Retype, word for word, each line between the lines holding "iso三体系认证控制程序、记录控制程序、内部审核控制程" and "نړۍوال. . .", inclusive, and leave the rest of the data alone.

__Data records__
Start of Block

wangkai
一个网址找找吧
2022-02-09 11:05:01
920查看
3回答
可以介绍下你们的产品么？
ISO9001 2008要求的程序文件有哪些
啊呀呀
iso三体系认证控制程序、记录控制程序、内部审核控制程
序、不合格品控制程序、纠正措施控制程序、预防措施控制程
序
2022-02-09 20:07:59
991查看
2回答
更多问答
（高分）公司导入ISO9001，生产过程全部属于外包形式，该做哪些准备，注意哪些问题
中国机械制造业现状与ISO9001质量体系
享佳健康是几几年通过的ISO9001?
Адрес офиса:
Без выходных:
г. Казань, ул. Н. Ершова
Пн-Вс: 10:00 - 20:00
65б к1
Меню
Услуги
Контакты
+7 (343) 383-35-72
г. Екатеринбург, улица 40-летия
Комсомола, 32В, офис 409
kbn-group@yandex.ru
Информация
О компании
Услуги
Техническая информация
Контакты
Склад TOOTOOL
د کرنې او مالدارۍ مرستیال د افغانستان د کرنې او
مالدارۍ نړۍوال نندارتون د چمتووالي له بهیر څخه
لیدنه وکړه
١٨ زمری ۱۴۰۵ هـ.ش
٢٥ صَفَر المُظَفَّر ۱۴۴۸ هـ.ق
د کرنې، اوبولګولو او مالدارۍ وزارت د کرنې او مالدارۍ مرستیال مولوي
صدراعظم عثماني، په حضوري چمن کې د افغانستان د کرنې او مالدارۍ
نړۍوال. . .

End of Block
Start of Block

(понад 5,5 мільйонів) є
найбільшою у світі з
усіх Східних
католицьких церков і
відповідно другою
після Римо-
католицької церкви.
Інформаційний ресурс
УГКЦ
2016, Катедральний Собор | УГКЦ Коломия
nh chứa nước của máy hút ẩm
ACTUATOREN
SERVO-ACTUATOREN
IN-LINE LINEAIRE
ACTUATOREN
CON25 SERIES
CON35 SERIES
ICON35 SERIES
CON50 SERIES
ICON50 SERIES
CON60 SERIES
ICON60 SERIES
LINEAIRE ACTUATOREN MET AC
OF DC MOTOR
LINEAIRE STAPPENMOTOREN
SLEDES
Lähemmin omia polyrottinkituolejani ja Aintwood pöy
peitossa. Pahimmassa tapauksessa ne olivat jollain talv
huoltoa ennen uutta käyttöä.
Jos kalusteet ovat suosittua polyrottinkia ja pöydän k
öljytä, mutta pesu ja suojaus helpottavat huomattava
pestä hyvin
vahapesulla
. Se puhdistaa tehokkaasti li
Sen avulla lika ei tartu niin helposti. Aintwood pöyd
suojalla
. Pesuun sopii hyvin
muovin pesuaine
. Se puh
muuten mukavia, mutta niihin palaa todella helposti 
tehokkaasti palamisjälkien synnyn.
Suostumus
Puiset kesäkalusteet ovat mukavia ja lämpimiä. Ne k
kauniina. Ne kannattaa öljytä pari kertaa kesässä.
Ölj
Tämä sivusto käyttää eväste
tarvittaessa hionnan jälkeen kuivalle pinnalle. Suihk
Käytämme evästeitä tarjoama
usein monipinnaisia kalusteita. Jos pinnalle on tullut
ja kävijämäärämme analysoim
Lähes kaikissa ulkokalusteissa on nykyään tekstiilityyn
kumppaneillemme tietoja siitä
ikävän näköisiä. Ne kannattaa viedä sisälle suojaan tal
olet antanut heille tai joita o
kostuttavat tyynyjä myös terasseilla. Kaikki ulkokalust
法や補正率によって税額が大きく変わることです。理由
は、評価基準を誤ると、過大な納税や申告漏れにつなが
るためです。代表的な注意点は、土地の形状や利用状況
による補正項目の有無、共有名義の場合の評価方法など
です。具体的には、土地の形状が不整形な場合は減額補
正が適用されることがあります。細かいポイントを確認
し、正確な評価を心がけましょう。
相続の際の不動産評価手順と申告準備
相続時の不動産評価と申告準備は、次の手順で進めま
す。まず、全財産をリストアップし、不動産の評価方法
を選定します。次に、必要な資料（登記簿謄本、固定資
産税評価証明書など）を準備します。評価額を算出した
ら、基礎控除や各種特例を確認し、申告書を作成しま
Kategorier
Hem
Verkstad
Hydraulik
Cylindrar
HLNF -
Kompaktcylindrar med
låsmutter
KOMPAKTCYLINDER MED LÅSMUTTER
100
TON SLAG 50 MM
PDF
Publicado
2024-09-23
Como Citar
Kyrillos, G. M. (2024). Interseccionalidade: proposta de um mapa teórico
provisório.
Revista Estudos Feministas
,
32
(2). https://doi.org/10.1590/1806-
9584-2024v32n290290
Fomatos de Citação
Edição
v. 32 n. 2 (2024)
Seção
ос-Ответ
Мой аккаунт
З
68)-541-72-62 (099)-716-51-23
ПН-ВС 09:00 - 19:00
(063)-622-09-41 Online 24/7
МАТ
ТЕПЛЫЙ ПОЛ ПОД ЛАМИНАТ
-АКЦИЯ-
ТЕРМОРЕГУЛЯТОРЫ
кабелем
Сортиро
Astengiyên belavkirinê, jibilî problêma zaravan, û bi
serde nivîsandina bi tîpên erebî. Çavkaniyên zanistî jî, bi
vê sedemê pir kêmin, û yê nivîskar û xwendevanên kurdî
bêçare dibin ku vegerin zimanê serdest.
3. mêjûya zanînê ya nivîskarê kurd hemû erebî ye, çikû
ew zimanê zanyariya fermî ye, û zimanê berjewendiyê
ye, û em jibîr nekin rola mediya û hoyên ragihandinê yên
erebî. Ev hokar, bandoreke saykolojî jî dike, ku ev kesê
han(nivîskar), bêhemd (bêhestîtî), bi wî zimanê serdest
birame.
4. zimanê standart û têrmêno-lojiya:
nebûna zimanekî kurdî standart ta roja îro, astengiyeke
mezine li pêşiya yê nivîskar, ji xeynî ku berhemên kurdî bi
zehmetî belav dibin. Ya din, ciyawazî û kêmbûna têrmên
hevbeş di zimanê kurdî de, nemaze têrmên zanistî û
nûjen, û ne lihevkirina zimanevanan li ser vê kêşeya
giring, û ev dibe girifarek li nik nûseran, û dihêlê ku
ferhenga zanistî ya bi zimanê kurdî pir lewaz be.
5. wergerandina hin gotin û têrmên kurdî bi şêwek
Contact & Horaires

End of Block
Start of Block

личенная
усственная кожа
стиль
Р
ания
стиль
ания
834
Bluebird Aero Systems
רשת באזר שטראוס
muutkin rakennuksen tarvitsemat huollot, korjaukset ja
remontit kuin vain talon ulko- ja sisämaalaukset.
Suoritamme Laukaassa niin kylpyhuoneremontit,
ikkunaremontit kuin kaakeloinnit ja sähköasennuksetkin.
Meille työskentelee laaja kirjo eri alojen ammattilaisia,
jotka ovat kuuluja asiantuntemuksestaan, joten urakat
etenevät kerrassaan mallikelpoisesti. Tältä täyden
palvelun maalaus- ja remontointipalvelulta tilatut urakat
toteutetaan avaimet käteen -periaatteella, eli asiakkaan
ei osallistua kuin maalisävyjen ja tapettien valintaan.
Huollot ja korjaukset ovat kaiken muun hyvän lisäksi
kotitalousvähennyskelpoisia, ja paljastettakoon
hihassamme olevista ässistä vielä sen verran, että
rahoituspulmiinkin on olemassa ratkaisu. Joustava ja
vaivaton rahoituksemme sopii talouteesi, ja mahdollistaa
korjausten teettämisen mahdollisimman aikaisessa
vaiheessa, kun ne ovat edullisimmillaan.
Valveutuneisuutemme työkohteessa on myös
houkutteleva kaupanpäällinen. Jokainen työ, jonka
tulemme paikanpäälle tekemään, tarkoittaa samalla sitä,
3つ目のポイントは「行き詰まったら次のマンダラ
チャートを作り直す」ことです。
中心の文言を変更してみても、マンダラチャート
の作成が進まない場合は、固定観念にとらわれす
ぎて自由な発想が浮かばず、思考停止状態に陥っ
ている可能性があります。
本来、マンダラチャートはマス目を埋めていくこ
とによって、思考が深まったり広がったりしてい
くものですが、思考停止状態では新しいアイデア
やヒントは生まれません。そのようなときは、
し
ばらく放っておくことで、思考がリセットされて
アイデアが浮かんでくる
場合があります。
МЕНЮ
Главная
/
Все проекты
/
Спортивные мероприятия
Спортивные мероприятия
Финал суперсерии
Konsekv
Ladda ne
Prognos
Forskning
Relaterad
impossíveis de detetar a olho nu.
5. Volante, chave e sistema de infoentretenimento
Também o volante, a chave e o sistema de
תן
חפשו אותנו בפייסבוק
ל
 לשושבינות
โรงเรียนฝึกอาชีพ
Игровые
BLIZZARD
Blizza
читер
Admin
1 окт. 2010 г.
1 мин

End of Block

__ANSWER__
iso三体系认证控制程序、记录控制程序、内部审核控制程
序、不合格品控制程序、纠正措施控制程序、预防措施控制程
序
2022-02-09 20:07:59
991查看
2回答
更多问答
（高分）公司导入ISO9001，生产过程全部属于外包形式，该做哪些准备，注意哪些问题
中国机械制造业现状与ISO9001质量体系
享佳健康是几几年通过的ISO9001?
Адрес офиса:
Без выходных:
г. Казань, ул. Н. Ершова
Пн-Вс: 10:00 - 20:00
65б к1
Меню
Услуги
Контакты
+7 (343) 383-35-72
г. Екатеринбург, улица 40-летия
Комсомола, 32В, офис 409
kbn-group@yandex.ru
Информация
О компании
Услуги
Техническая информация
Контакты
Склад TOOTOOL
د کرنې او مالدارۍ مرستیال د افغانستان د کرنې او
مالدارۍ نړۍوال نندارتون د چمتووالي له بهیر څخه
لیدنه وکړه
١٨ زمری ۱۴۰۵ هـ.ش
٢٥ صَفَر المُظَفَّر ۱۴۴۸ هـ.ق
د کرنې، اوبولګولو او مالدارۍ وزارت د کرنې او مالدارۍ مرستیال مولوي
صدراعظم عثماني، په حضوري چمن کې د افغانستان د کرنې او مالدارۍ
نړۍوال. . .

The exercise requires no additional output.